[Supplied records]
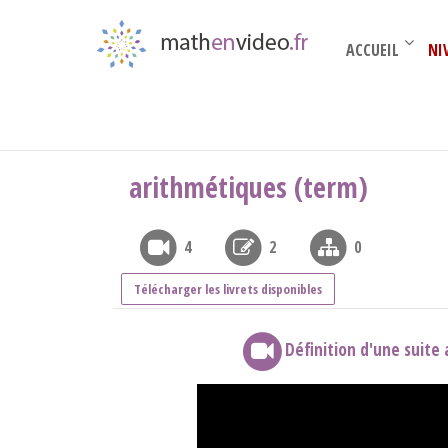
ACCUEIL
NI
Terminale complémentaire
›
Suites (Term)
›
a
arithmétiques (term)
4
2
0
Télécharger les livrets disponibles
Définition d'une suite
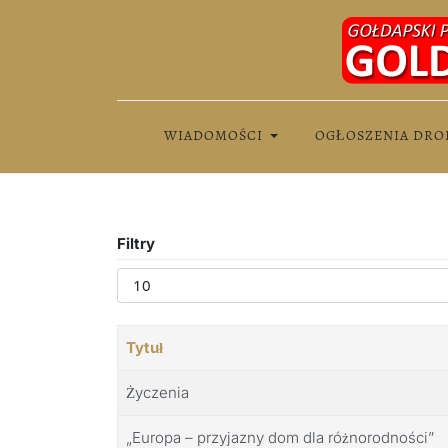
WIADOMOŚCI
OGŁOSZENIA DRO
Filtry
Pokaż #
Tytuł
Życzenia
„Europa – przyjazny dom dla różnorodności”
[/Supplied records]
Aim of the task
A faithful copy of all the data above is required, printed exactly and with no pictures.

Your solution
ACCUEIL
NI
Terminale complémentaire
›
Suites (Term)
›
a
arithmétiques (term)
4
2
0
Télécharger les livrets disponibles
Définition d'une suite
WIADOMOŚCI
OGŁOSZENIA DRO
Filtry
Pokaż #
Tytuł
Życzenia
„Europa – przyjazny dom dla różnorodności”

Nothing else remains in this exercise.